Procter & Gamble (NYSE:PG) stock is limping into its upcoming earnings report, meaning many investors believe its recent growth spike was just a temporary lift brought on by the global pandemic. Yet the business has been producing impressive sales, profit, and cash flow results even compared to industry rivals like Kimberly-Clark (NYSE:KMB). And P&G executives have been predicting that demand for its staple products will remain elevated likely long after the COVID-19 threat has passed.
We’ll get some more clues about which of these competing growth outlooks is about to occur when the company announces its fiscal third-quarter results in just a few days. So, let’s preview that report, due out on Tuesday, April 20.
Winning market share
Investors are bracing for a growth slowdown starting this quarter as the company begins to go up against extreme demand surges from the pantry-stocking phase of the pandemic last year. Sales should rise by about 4% to $18 billion, according to Wall Street pros, or about half of last quarter’s increase. The growth pressure will continue from there as the fiscal fourth quarter runs through late June.
But the better metric to follow is market share, which has been an unqualified bright spot for P&G lately. Organic sales rose 8% last quarter to trounce Kimberly-Clark’s boost. The company is getting a solid contribution from both rising volumes and higher pricing, too, which suggests it has room to continue winning over new households while marketing more premium products like Tide Pods.
Outperforming on costs
P&G has a brighter earnings outlook than Kimberly-Clark, thanks to the combination of rising demand for those high-margin products and an aggressive cost-cutting program that’s cleaved billions out of its expenses in the past few years. In fact, while consumer staples peers like PepsiCo are warning about falling cash flow and declining operating margin, P&G just raised its cash return target.
Another solid sales outing should have management talking up those cash returns on Tuesday. Most of that cash will come from stock buybacks, but P&G clearly had room to significantly boost its dividend — which it did just days before its earnings announcement. Its 10% hike was a boom compared to last year’s 4% increase.
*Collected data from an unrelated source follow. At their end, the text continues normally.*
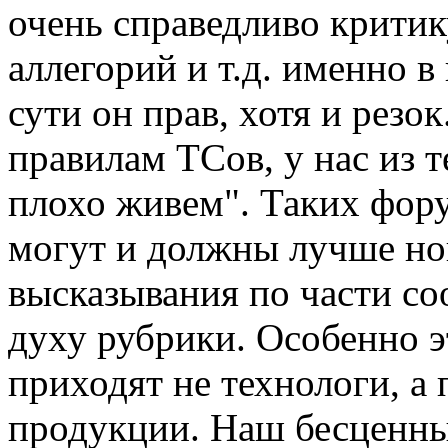
очень справедливо критик
аллегорий и т.д. именно в
сути он прав, хотя и резо
правилам ТСов, у нас из 
плохо живем". Таких фор
могут и должны лучше но
высказывания по части со
духу рубрики. Особенно эт
приходят не технологи, а 
продукции. Наш бесценны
CEO David Taylor and his team raised P&G’s sales and profit outlooks back in late January. The company is expecting just a modest slowdown in some of its core consumer staples niches like laundry and home maintenance even as other categories, like beauty and shaving, rebound after social-distancing pressures ease.
Those trends had the company targeting as much as a 5% organic sales boost for fiscal 2021, which ends in June. Without giving a specific forecast, management is also predicting that the business will settle back down at a higher performance level after the virus is brought under control by vaccines. “The relevance of our categories in consumers’ lives potentially increases,” CFO Jon Moeller said in late January.
Investors might get some hints to that sustained relevance bounce with P&G’s updated outlook for the final quarter of its fiscal year. Big increases there will imply a bright future ahead for the business, and for investors’ returns.